Work to complete> The records underneath are to be repeated exactly, with the pictures left out.

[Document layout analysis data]
---+---
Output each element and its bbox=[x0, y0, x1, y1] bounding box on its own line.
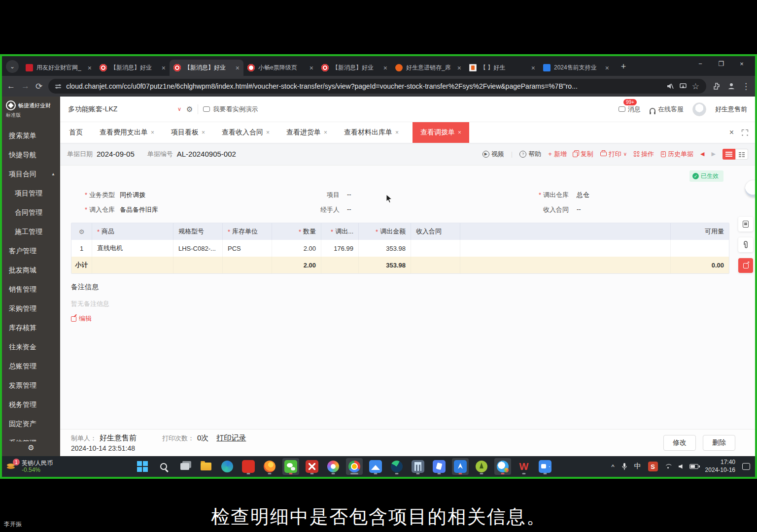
close-icon[interactable]: × bbox=[458, 129, 461, 136]
browser-tab[interactable]: 小畅e票降级页 × bbox=[243, 60, 317, 76]
add-button[interactable]: +新增 bbox=[548, 150, 567, 159]
cell-amount[interactable]: 353.98 bbox=[359, 240, 411, 257]
arrow-app-button[interactable] bbox=[452, 458, 469, 475]
mountain-app-button[interactable] bbox=[367, 458, 384, 475]
sidebar-item-tax-mgmt[interactable]: 税务管理 bbox=[2, 395, 60, 414]
qq-button[interactable] bbox=[494, 458, 511, 475]
tray-expand-icon[interactable]: ^ bbox=[612, 463, 615, 470]
sidebar-item-customer-mgmt[interactable]: 客户管理 bbox=[2, 241, 60, 261]
sidebar-item-funds[interactable]: 往来资金 bbox=[2, 337, 60, 357]
assistant-float-icon[interactable] bbox=[745, 180, 755, 197]
tab-home[interactable]: 首页 bbox=[69, 122, 83, 143]
cell-spec[interactable]: LHS-C082-... bbox=[173, 240, 223, 257]
print-button[interactable]: 打印∨ bbox=[600, 150, 627, 159]
avatar[interactable] bbox=[692, 102, 706, 116]
browser-tab[interactable]: 【新消息】好业 × bbox=[96, 60, 170, 76]
wifi-icon[interactable] bbox=[665, 464, 672, 469]
tray-clock[interactable]: 17:40 2024-10-16 bbox=[705, 459, 735, 474]
sidebar-item-project-mgmt[interactable]: 项目管理 bbox=[2, 184, 60, 203]
column-settings-gear-icon[interactable]: ⚙ bbox=[79, 228, 85, 235]
messages-button[interactable]: 消息 99+ bbox=[619, 105, 641, 114]
close-icon[interactable]: × bbox=[151, 129, 154, 136]
delete-button[interactable]: 删除 bbox=[703, 435, 735, 451]
firefox-button[interactable] bbox=[261, 458, 278, 475]
edge-button[interactable] bbox=[219, 458, 236, 475]
remarks-edit-button[interactable]: 编辑 bbox=[71, 314, 729, 323]
stock-app-button[interactable] bbox=[240, 458, 257, 475]
sidebar-item-purchase-mgmt[interactable]: 采购管理 bbox=[2, 299, 60, 318]
start-button[interactable] bbox=[134, 458, 151, 475]
close-icon[interactable]: × bbox=[395, 129, 399, 136]
extensions-icon[interactable] bbox=[712, 82, 721, 91]
ime-indicator[interactable]: 中 bbox=[634, 462, 641, 471]
excel-button[interactable] bbox=[304, 458, 320, 475]
sidebar-item-general-ledger[interactable]: 总账管理 bbox=[2, 357, 60, 376]
fullscreen-icon[interactable] bbox=[742, 130, 748, 136]
sidebar-item-search-menu[interactable]: 搜索菜单 bbox=[2, 126, 60, 145]
microphone-icon[interactable] bbox=[621, 463, 627, 470]
notification-icon[interactable] bbox=[742, 463, 750, 470]
copy-button[interactable]: 复制 bbox=[574, 150, 593, 159]
tab-purchase-order[interactable]: 查看进货单× bbox=[286, 122, 327, 143]
print-log-link[interactable]: 打印记录 bbox=[216, 433, 246, 443]
next-voucher-icon[interactable]: ▶ bbox=[712, 151, 716, 157]
history-button[interactable]: 历史单据 bbox=[661, 150, 693, 159]
sidebar-settings-gear-icon[interactable]: ⚙ bbox=[2, 441, 60, 454]
mute-icon[interactable] bbox=[666, 82, 674, 90]
browser-tab[interactable]: 【新消息】好业 × bbox=[317, 60, 391, 76]
sidebar-item-quick-nav[interactable]: 快捷导航 bbox=[2, 145, 60, 165]
tab-stock-transfer-active[interactable]: 查看调拨单× bbox=[413, 122, 469, 143]
share-button[interactable] bbox=[738, 258, 753, 273]
cell-product[interactable]: 直线电机 bbox=[92, 240, 173, 257]
close-icon[interactable]: × bbox=[236, 64, 240, 72]
forward-icon[interactable]: → bbox=[21, 81, 30, 91]
tree-app-button[interactable] bbox=[473, 458, 490, 475]
reload-icon[interactable]: ⟳ bbox=[35, 81, 42, 92]
tab-search-icon[interactable]: ⌄ bbox=[6, 60, 19, 73]
cell-qty[interactable]: 2.00 bbox=[272, 240, 321, 257]
account-settings-gear-icon[interactable]: ⚙ bbox=[186, 105, 193, 114]
sidebar-item-construction-mgmt[interactable]: 施工管理 bbox=[2, 222, 60, 241]
close-icon[interactable]: × bbox=[383, 64, 387, 72]
handler-value[interactable]: -- bbox=[347, 205, 351, 213]
taskbar-search-button[interactable] bbox=[155, 458, 172, 475]
close-icon[interactable]: × bbox=[605, 64, 609, 72]
close-all-tabs-icon[interactable]: × bbox=[729, 128, 734, 137]
actions-button[interactable]: 操作 bbox=[634, 150, 654, 159]
wechat-button[interactable] bbox=[282, 458, 299, 475]
sidebar-item-sales-mgmt[interactable]: 销售管理 bbox=[2, 280, 60, 299]
list-view-button[interactable] bbox=[723, 149, 735, 160]
install-icon[interactable] bbox=[679, 82, 687, 90]
browser-tab[interactable]: 好生意进销存_席 × bbox=[391, 60, 465, 76]
restore-button[interactable]: ❐ bbox=[711, 56, 731, 67]
new-tab-button[interactable]: + bbox=[617, 62, 630, 72]
close-icon[interactable]: × bbox=[324, 129, 327, 136]
currency-widget[interactable]: 1 英镑/人民币 -0.54% bbox=[7, 460, 125, 474]
sidebar-item-wholesale-mall[interactable]: 批发商城 bbox=[2, 261, 60, 280]
close-icon[interactable]: × bbox=[88, 64, 92, 72]
online-service-button[interactable]: 在线客服 bbox=[650, 105, 684, 114]
project-value[interactable]: -- bbox=[347, 191, 351, 198]
biz-type-value[interactable]: 同价调拨 bbox=[120, 191, 145, 199]
video-button[interactable]: ▶视频 bbox=[482, 150, 504, 159]
close-icon[interactable]: × bbox=[162, 64, 166, 72]
browser-tab-active[interactable]: 【新消息】好业 × bbox=[170, 60, 243, 76]
sidebar-item-invoice-mgmt[interactable]: 发票管理 bbox=[2, 376, 60, 395]
browser-tab[interactable]: 用友好业财官网_ × bbox=[22, 60, 96, 76]
site-info-icon[interactable] bbox=[55, 85, 61, 88]
minimize-button[interactable]: − bbox=[690, 56, 711, 67]
volume-icon[interactable] bbox=[679, 465, 683, 469]
income-contract-value[interactable]: -- bbox=[577, 205, 581, 213]
in-warehouse-value[interactable]: 备品备件旧库 bbox=[120, 206, 158, 213]
tab-project-board[interactable]: 项目看板× bbox=[171, 122, 205, 143]
address-bar[interactable]: cloud.chanjet.com/cc/u0f07putz1ne/6chlgh… bbox=[48, 79, 706, 94]
chrome-button[interactable] bbox=[346, 458, 363, 475]
close-icon[interactable]: × bbox=[531, 64, 535, 72]
close-icon[interactable]: × bbox=[310, 64, 313, 72]
tab-income-contract[interactable]: 查看收入合同× bbox=[222, 122, 270, 143]
battery-icon[interactable] bbox=[689, 464, 698, 469]
browser-tab[interactable]: 【 】好生 × bbox=[465, 60, 539, 76]
close-window-button[interactable]: × bbox=[731, 56, 752, 67]
color-wheel-app-button[interactable] bbox=[325, 458, 342, 475]
out-warehouse-value[interactable]: 总仓 bbox=[577, 191, 589, 200]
---+---
Exercise answer>
Output each element and its bbox=[x0, y0, x1, y1] bounding box on its own line.
close-icon[interactable]: × bbox=[458, 129, 461, 136]
browser-tab[interactable]: 小畅e票降级页 × bbox=[243, 60, 317, 76]
add-button[interactable]: +新增 bbox=[548, 150, 567, 159]
cell-amount[interactable]: 353.98 bbox=[359, 240, 411, 257]
arrow-app-button[interactable] bbox=[452, 458, 469, 475]
mountain-app-button[interactable] bbox=[367, 458, 384, 475]
sidebar-item-tax-mgmt[interactable]: 税务管理 bbox=[2, 395, 60, 414]
qq-button[interactable] bbox=[494, 458, 511, 475]
tray-expand-icon[interactable]: ^ bbox=[612, 463, 615, 470]
sidebar-item-customer-mgmt[interactable]: 客户管理 bbox=[2, 241, 60, 261]
sidebar-item-funds[interactable]: 往来资金 bbox=[2, 337, 60, 357]
assistant-float-icon[interactable] bbox=[745, 180, 755, 197]
tab-home[interactable]: 首页 bbox=[69, 122, 83, 143]
cell-spec[interactable]: LHS-C082-... bbox=[173, 240, 223, 257]
print-button[interactable]: 打印∨ bbox=[600, 150, 627, 159]
avatar[interactable] bbox=[692, 102, 706, 116]
browser-tab[interactable]: 【新消息】好业 × bbox=[96, 60, 170, 76]
wifi-icon[interactable] bbox=[665, 464, 672, 469]
tray-clock[interactable]: 17:40 2024-10-16 bbox=[705, 459, 735, 474]
sidebar-item-project-mgmt[interactable]: 项目管理 bbox=[2, 184, 60, 203]
column-settings-gear-icon[interactable]: ⚙ bbox=[79, 228, 85, 235]
messages-button[interactable]: 消息 99+ bbox=[619, 105, 641, 114]
close-icon[interactable]: × bbox=[151, 129, 154, 136]
delete-button[interactable]: 删除 bbox=[703, 435, 735, 451]
firefox-button[interactable] bbox=[261, 458, 278, 475]
edge-button[interactable] bbox=[219, 458, 236, 475]
remarks-edit-button[interactable]: 编辑 bbox=[71, 314, 729, 323]
stock-app-button[interactable] bbox=[240, 458, 257, 475]
sidebar-item-purchase-mgmt[interactable]: 采购管理 bbox=[2, 299, 60, 318]
start-button[interactable] bbox=[134, 458, 151, 475]
close-icon[interactable]: × bbox=[395, 129, 399, 136]
extensions-icon[interactable] bbox=[712, 82, 721, 91]
ime-indicator[interactable]: 中 bbox=[634, 462, 641, 471]
excel-button[interactable] bbox=[304, 458, 320, 475]
sidebar-item-general-ledger[interactable]: 总账管理 bbox=[2, 357, 60, 376]
fullscreen-icon[interactable] bbox=[742, 130, 748, 136]
sidebar-item-search-menu[interactable]: 搜索菜单 bbox=[2, 126, 60, 145]
microphone-icon[interactable] bbox=[621, 463, 627, 470]
notification-icon[interactable] bbox=[742, 463, 750, 470]
copy-button[interactable]: 复制 bbox=[574, 150, 593, 159]
tab-purchase-order[interactable]: 查看进货单× bbox=[286, 122, 327, 143]
print-log-link[interactable]: 打印记录 bbox=[216, 433, 246, 443]
next-voucher-icon[interactable]: ▶ bbox=[712, 151, 716, 157]
history-button[interactable]: 历史单据 bbox=[661, 150, 693, 159]
sidebar-settings-gear-icon[interactable]: ⚙ bbox=[2, 441, 60, 454]
mute-icon[interactable] bbox=[666, 82, 674, 90]
browser-tab[interactable]: 【新消息】好业 × bbox=[317, 60, 391, 76]
sidebar-item-quick-nav[interactable]: 快捷导航 bbox=[2, 145, 60, 165]
tab-stock-transfer-active[interactable]: 查看调拨单× bbox=[413, 122, 469, 143]
share-button[interactable] bbox=[738, 258, 753, 273]
cell-product[interactable]: 直线电机 bbox=[92, 240, 173, 257]
close-icon[interactable]: × bbox=[236, 64, 240, 72]
forward-icon[interactable]: → bbox=[21, 81, 30, 91]
tree-app-button[interactable] bbox=[473, 458, 490, 475]
reload-icon[interactable]: ⟳ bbox=[35, 81, 42, 92]
tab-search-icon[interactable]: ⌄ bbox=[6, 60, 19, 73]
cell-qty[interactable]: 2.00 bbox=[272, 240, 321, 257]
account-settings-gear-icon[interactable]: ⚙ bbox=[186, 105, 193, 114]
sidebar-item-construction-mgmt[interactable]: 施工管理 bbox=[2, 222, 60, 241]
close-icon[interactable]: × bbox=[383, 64, 387, 72]
handler-value[interactable]: -- bbox=[347, 205, 351, 213]
taskbar-search-button[interactable] bbox=[155, 458, 172, 475]
close-icon[interactable]: × bbox=[605, 64, 609, 72]
close-all-tabs-icon[interactable]: × bbox=[729, 128, 734, 137]
actions-button[interactable]: 操作 bbox=[634, 150, 654, 159]
wechat-button[interactable] bbox=[282, 458, 299, 475]
sidebar-item-sales-mgmt[interactable]: 销售管理 bbox=[2, 280, 60, 299]
list-view-button[interactable] bbox=[723, 149, 735, 160]
install-icon[interactable] bbox=[679, 82, 687, 90]
browser-tab[interactable]: 好生意进销存_席 × bbox=[391, 60, 465, 76]
restore-button[interactable]: ❐ bbox=[711, 56, 731, 67]
new-tab-button[interactable]: + bbox=[617, 62, 630, 72]
close-icon[interactable]: × bbox=[324, 129, 327, 136]
currency-widget[interactable]: 1 英镑/人民币 -0.54% bbox=[7, 460, 125, 474]
sidebar-item-wholesale-mall[interactable]: 批发商城 bbox=[2, 261, 60, 280]
close-icon[interactable]: × bbox=[88, 64, 92, 72]
online-service-button[interactable]: 在线客服 bbox=[650, 105, 684, 114]
project-value[interactable]: -- bbox=[347, 191, 351, 198]
biz-type-value[interactable]: 同价调拨 bbox=[120, 191, 145, 199]
video-button[interactable]: ▶视频 bbox=[482, 150, 504, 159]
close-icon[interactable]: × bbox=[162, 64, 166, 72]
browser-tab-active[interactable]: 【新消息】好业 × bbox=[170, 60, 243, 76]
sidebar-item-invoice-mgmt[interactable]: 发票管理 bbox=[2, 376, 60, 395]
browser-tab[interactable]: 用友好业财官网_ × bbox=[22, 60, 96, 76]
site-info-icon[interactable] bbox=[55, 85, 61, 88]
minimize-button[interactable]: − bbox=[690, 56, 711, 67]
volume-icon[interactable] bbox=[679, 465, 683, 469]
income-contract-value[interactable]: -- bbox=[577, 205, 581, 213]
in-warehouse-value[interactable]: 备品备件旧库 bbox=[120, 206, 158, 213]
tab-project-board[interactable]: 项目看板× bbox=[171, 122, 205, 143]
address-bar[interactable]: cloud.chanjet.com/cc/u0f07putz1ne/6chlgh… bbox=[48, 79, 706, 94]
chrome-button[interactable] bbox=[346, 458, 363, 475]
close-icon[interactable]: × bbox=[531, 64, 535, 72]
close-icon[interactable]: × bbox=[310, 64, 313, 72]
tab-income-contract[interactable]: 查看收入合同× bbox=[222, 122, 270, 143]
battery-icon[interactable] bbox=[689, 464, 698, 469]
browser-tab[interactable]: 【 】好生 × bbox=[465, 60, 539, 76]
close-window-button[interactable]: × bbox=[731, 56, 752, 67]
color-wheel-app-button[interactable] bbox=[325, 458, 342, 475]
out-warehouse-value[interactable]: 总仓 bbox=[577, 191, 589, 200]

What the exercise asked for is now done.